> ASSIGNED TASK:
Each line of the data holding "платеж" should be found and copied.

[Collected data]
■ ■ ■ ■ ■

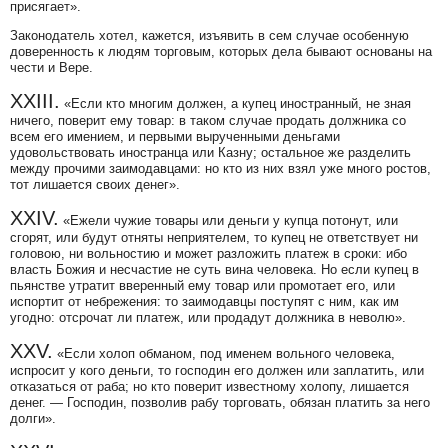
присягает».
Законодатель хотел, кажется, изъявить в сем случае особенную
доверенность к людям торговым, которых дела бывают основаны на
чести и Вере.
XXIII.
«Если кто многим должен, а купец иностранный, не зная
ничего, поверит ему товар: в таком случае продать должника со
всем его имением, и первыми вырученными деньгами
удовольствовать иностранца или Казну; остальное же разделить
между прочими заимодавцами: но кто из них взял уже много ростов,
тот лишается своих денег».
XXIV.
«Ежели чужие товары или деньги у купца потонут, или
сгорят, или будут отняты неприятелем, то купец не ответствует ни
головою, ни вольностию и может разложить платеж в сроки: ибо
власть Божия и несчастие не суть вина человека. Но если купец в
пьянстве утратит вверенный ему товар или промотает его, или
испортит от небрежения: то заимодавцы поступят с ним, как им
угодно: отсрочат ли платеж, или продадут должника в неволю».
XXV.
«Если холоп обманом, под именем вольного человека,
испросит у кого деньги, то господин его должен или заплатить, или
отказаться от раба; но кто поверит известному холопу, лишается
денег. — Господин, позволив рабу торговать, обязан платить за него
долги».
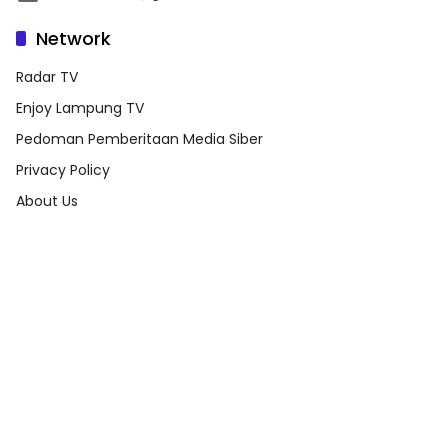
Network
Radar TV
Enjoy Lampung TV
Pedoman Pemberitaan Media Siber
Privacy Policy
About Us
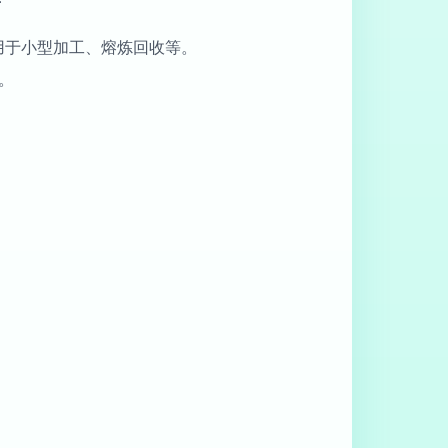
适用于小型加工、熔炼回收等。
。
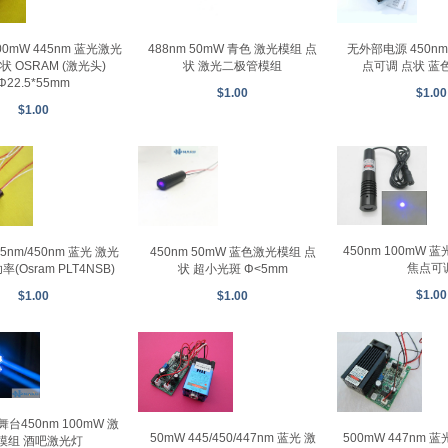
488nm 50mW 青色 激光模组 点
无外部电源 450nm 
00mW 445nm 蓝光激光
状 激光二极管模组
点可调 点状 蓝
状 OSRAM (激光头)
Φ22.5*55mm
$1.00
$1.00
$1.00
450nm 100mW 
450nm 50mW 蓝色激光模组 点
45nm/450nm 蓝光 激光
焦点可
状 超小光斑 Φ<5mm
(Osram PLT4NSB)
$1.00
$1.00
$1.00
台450nm 100mW 激
50mW 445/450/447nm 蓝光 激
500mW 447nm 
模组 酒吧激光灯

■ ■ ■ ■ ■

> SOLUTION FOR THIS PROBLEM:
головою, ни вольностию и может разложить платеж в сроки: ибо
угодно: отсрочат ли платеж, или продадут должника в неволю».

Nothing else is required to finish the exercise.